(Data supplied begins)

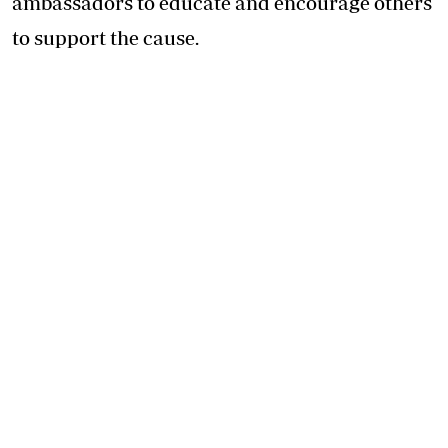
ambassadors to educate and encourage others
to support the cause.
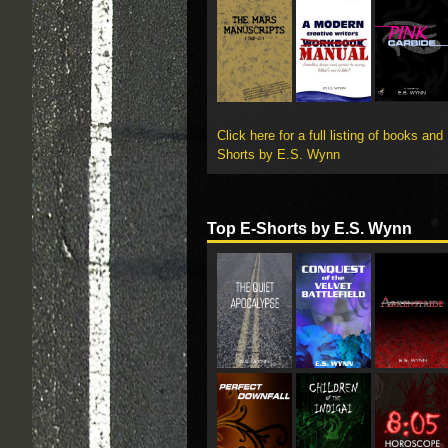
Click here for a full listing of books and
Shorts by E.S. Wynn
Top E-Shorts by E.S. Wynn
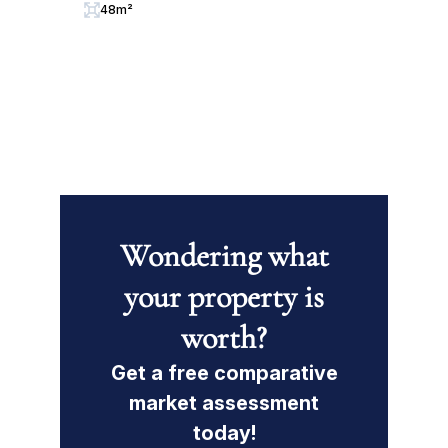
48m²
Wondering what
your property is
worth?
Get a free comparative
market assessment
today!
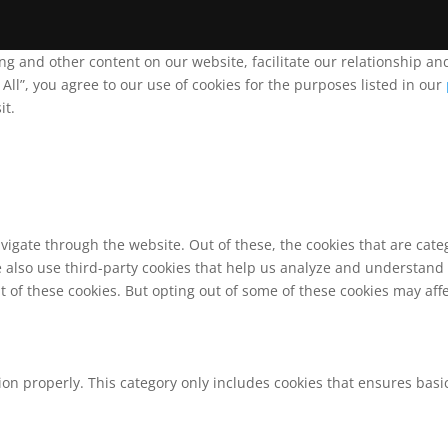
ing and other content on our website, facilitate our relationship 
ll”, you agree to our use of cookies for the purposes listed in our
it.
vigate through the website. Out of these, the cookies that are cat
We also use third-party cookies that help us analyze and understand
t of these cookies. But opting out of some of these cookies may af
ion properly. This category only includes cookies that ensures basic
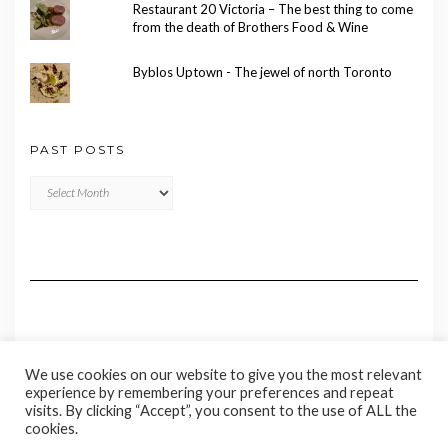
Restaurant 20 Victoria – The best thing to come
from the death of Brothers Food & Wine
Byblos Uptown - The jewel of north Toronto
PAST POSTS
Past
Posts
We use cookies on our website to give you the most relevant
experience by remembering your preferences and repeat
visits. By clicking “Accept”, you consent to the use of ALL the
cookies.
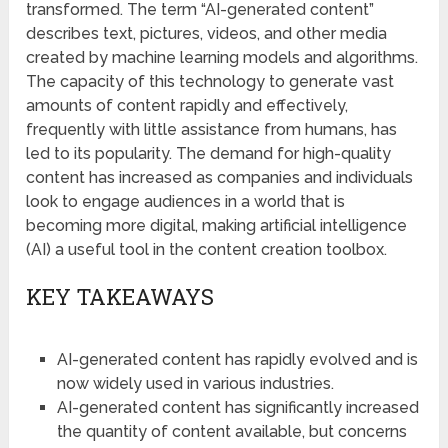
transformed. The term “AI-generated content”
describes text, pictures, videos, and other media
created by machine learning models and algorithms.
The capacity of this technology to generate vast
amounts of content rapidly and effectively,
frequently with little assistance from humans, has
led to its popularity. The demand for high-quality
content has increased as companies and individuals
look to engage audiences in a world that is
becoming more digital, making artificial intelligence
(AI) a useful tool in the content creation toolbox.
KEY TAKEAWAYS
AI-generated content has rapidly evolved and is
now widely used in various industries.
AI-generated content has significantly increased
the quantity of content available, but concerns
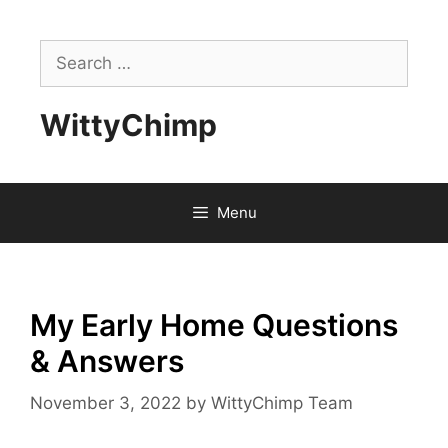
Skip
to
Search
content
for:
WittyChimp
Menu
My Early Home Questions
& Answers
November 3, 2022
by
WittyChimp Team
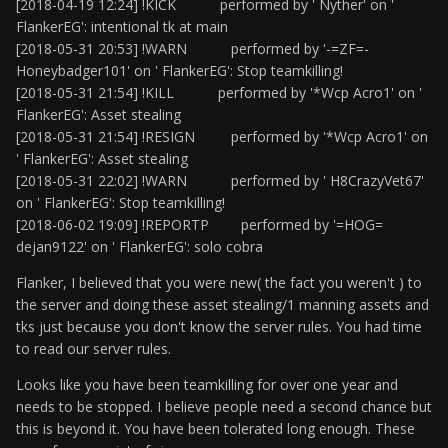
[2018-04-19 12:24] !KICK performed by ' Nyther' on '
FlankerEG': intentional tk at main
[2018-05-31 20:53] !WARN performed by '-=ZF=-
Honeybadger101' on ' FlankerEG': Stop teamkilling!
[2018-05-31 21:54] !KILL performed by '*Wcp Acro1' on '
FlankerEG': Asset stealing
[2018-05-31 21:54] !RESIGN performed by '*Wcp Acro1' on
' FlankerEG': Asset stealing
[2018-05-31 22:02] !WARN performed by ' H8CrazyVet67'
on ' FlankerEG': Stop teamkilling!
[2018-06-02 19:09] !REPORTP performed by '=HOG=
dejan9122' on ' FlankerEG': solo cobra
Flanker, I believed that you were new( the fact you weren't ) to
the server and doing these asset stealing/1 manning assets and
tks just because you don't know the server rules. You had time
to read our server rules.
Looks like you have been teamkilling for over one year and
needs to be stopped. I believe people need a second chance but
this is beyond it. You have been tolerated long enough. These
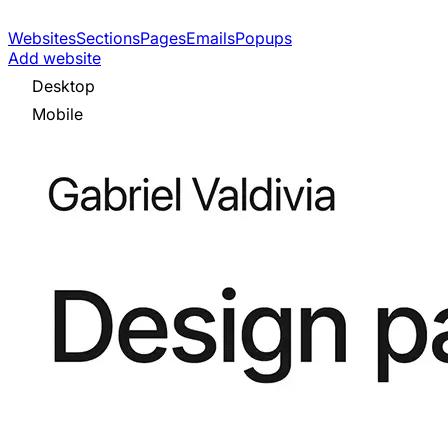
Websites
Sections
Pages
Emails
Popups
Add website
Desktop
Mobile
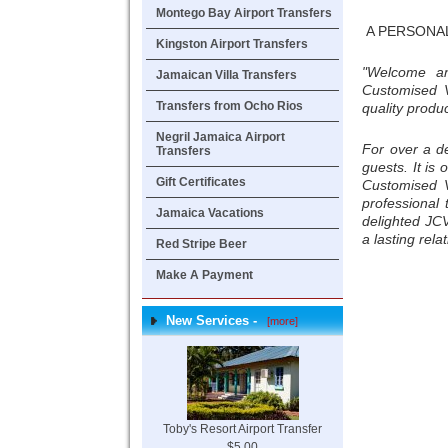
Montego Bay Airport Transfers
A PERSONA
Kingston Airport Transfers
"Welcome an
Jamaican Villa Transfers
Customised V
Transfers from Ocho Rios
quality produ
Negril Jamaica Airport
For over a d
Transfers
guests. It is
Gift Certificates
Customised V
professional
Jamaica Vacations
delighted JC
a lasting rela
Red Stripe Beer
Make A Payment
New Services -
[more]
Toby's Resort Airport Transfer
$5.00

(Data supplied ends)

- What you have to do
Which lines of the data include "rules"? Copy each of them.

- Exercise solution
tks just because you don't know the server rules. You had time
to read our server rules.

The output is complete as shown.